Background The use of FFR to guide PCI has been well established for patients with SA. Its use in patients with UA or NSTEMI has not been investigated prospectively.
Methods In the FAME (Fractional flow reserve versus Angiography for Multivessel Evaluation) study 1,005 patients with multivessel disease amenable to PCI were included and randomized to either angiography-guided PCI of all lesions ≥50% or FFR-guided PCI of lesions with an FFR ≤0.80. Patients admitted for UA or NSTEMI with positive troponin but total creatine kinase <1,000 U/l were eligible for inclusion. We determined 2-year major adverse cardiac event rates of these patients and compared it with stable patients.
Results Of 1,005 patients, 328 had UA or NSTEMI. There was no evidence for heterogeneity among the subgroups for any of the outcome variables (all p values >0.05).
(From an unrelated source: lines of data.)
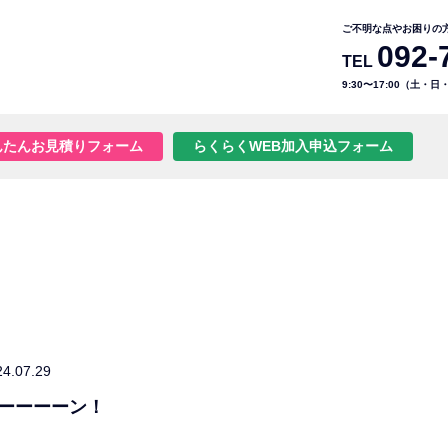
ご不明な点やお困りの
092-
TEL
9:30〜17:00（土・
んたんお見積りフォーム
らくらくWEB加入申込フォーム
24.07.29
ーーーーン！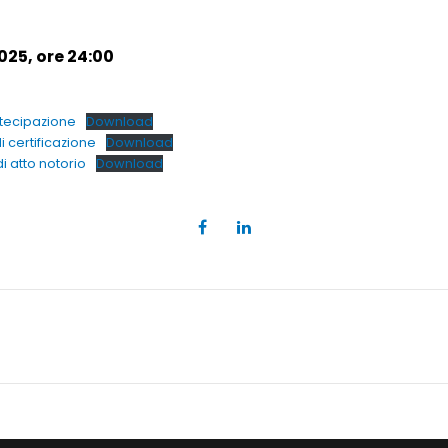
25, ore 24:00
tecipazione
Download
di certificazione
Download
di atto notorio
Download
Using FFR to guide PCI resulted in similar risk reductions of major adverse cardiac events and its components in patients with UA or NSTEMI, compared with patients with SA (absolute risk reduction of 5.1% vs. 3.7%, respectively, p = 0.92). In patients with UA or NSTEMI, the number of stents was reduced without increase in hospital stay or procedure time and with less contrast use, in similarity to stable patients.
Conclusions The benefit of using FFR to guide PCI in multivessel disease does not differ between patients with UA or NSTEMI, compared with patients with SA.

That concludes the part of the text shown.